### What the task requires
Your answer should be one number, the count of lines in the data that hold "settings".

(Beginning of Data for this exercise)

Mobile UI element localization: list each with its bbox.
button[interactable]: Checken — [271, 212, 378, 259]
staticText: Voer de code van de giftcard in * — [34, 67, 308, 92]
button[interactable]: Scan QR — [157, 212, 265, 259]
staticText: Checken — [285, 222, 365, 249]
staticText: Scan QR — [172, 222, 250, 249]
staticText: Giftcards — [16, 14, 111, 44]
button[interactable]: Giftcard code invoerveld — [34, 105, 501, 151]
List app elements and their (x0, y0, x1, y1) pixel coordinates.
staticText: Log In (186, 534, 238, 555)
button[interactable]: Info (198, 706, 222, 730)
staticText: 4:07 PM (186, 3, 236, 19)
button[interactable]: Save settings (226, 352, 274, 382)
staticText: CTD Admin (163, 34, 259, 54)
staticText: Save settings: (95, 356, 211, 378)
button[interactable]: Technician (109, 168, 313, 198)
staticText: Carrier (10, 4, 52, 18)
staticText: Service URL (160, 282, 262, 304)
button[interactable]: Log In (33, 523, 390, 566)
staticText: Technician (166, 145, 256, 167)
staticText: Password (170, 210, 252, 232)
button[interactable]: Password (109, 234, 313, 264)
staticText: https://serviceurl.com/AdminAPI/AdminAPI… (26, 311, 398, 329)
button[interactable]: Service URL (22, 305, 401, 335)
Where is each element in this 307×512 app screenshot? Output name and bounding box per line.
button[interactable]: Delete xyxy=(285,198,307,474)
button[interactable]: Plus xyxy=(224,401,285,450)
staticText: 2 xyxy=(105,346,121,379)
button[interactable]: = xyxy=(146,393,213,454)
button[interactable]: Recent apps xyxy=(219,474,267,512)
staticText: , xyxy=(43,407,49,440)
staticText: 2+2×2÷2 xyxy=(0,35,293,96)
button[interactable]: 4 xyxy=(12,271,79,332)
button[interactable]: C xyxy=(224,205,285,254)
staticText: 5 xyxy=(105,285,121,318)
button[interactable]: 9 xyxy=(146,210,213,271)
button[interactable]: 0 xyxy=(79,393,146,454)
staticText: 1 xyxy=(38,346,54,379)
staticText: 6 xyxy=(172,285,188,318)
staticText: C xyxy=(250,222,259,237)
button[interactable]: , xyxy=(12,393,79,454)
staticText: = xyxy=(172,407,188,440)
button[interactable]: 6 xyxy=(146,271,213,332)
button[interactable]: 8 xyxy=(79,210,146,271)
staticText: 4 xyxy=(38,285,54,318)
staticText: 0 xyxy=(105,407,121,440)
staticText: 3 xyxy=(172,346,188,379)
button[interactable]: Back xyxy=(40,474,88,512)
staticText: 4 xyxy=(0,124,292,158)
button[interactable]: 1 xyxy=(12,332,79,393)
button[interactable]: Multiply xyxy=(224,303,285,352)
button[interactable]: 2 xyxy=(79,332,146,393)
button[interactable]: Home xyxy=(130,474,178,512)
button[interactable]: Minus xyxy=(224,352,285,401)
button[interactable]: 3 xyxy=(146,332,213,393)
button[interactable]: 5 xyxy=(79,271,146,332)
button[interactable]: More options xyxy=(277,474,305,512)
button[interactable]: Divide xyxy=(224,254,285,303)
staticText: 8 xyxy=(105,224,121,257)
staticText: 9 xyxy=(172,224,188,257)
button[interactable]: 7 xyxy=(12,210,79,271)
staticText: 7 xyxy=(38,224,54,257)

(End of Data for this exercise)

### Answer space
2